La requête a été communiquée à M. B, qui n’a pas produit de mémoire en défense.
La clôture de l’instruction a été fixée à la date du 3 avril 2025.
Vu les autres pièces du dossier.
Par une décision du 26 août 2024, la présidente du tribunal administratif de Bastia a désigné M. Alfonsi, président honoraire, pour exercer les fonctions de juge des référés.
Vu :
— le code civil ;
— le code général des collectivités territoriales ;
— le code de la propriété des personnes publiques ;
— le code de justice administrative.
Considérant ce qui suit :
1. La société anonyme d’économie mixte locale (SAEML) du port de plaisance de Toga demande au juge des référés de condamner M. B, propriétaire d’un bateau dénommé « San Antonio » (immatriculé BI 733546) amarré depuis le 31 janvier 2024 à l’emplacement n° 447 du port de plaisance de Toga, à lui payer une provision de 10 900,36 €, augmentée des intérêts moratoires au taux légal à compter du 12 décembre 2024, correspondant à la redevance d’occupation due entre le 1er avril 2024 et le 30 novembre 2024.

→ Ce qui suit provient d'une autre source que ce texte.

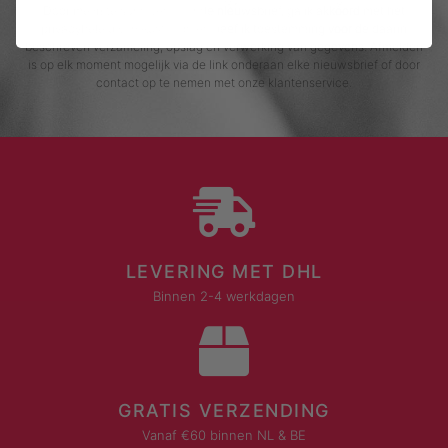
Door me in te schrijven voor de nieuwsbrief, ga ik akkoord met het
privacybeleid van Rustaagh en geef ik toestemming voor de daarin
beschreven verzameling, opslag en verwerking van gegevens. Afmelden
is op elk moment mogelijk via de link onderaan elke nieuwsbrief of door
contact op te nemen met onze klantenservice.
LEVERING MET DHL
Binnen 2-4 werkdagen
GRATIS VERZENDING
Vanaf €60 binnen NL & BE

2. Aux termes de l’article R.541-1 du code de justice administrative : « Le juge des référés peut, même en l’absence d’une demande au fond, accorder une provision au créancier qui l’a saisi lorsque l’existence de l’obligation n’est pas sérieusement contestable () ».
3. Aux termes de l’article L.2125-1 du code général de la propriété des personnes publiques : « Toute occupation ou utilisation du domaine public d’une personne publique mentionnée à l’article L.1 donne lieu au paiement d’une redevance () ». Il est constant, en l’espèce, que M. B n’a pas acquitté les redevances dues à raison du maintien de son bateau à l’emplacement n° 447 entre le 1er avril 2024 et le 30 novembre 2024. En vertu du tarif « passage » applicable à partir du 1er avril 2024, le montant de la redevance due pour cette période s’élève, pour un bateau de 10,45 mètres, non à la somme de 10 900,36 € réclamée par la SAEML requérante, mais à celle de 10 796 €, cette dernière somme devant, en l’absence d’explications donnée sur la différence entre le montant demandé et celui résultant de l’application du tarif, être regardée come présentant un caractère non sérieusement contestable.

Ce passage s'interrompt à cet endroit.